START Data to process

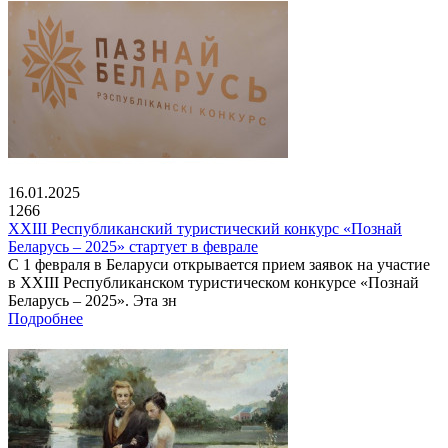
16.01.2025
1266
XXIII Республиканский туристический конкурс «Познай
Беларусь – 2025» стартует в феврале
С 1 февраля в Беларуси открывается прием заявок на участие
в XXIII Республиканском туристическом конкурсе «Познай
Беларусь – 2025». Эта зн
Подробнее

END Data to process

— Work to complete —
Set apart and copy each line of the records that holds the word "Познай".

— Response box —
XXIII Республиканский туристический конкурс «Познай
в XXIII Республиканском туристическом конкурсе «Познай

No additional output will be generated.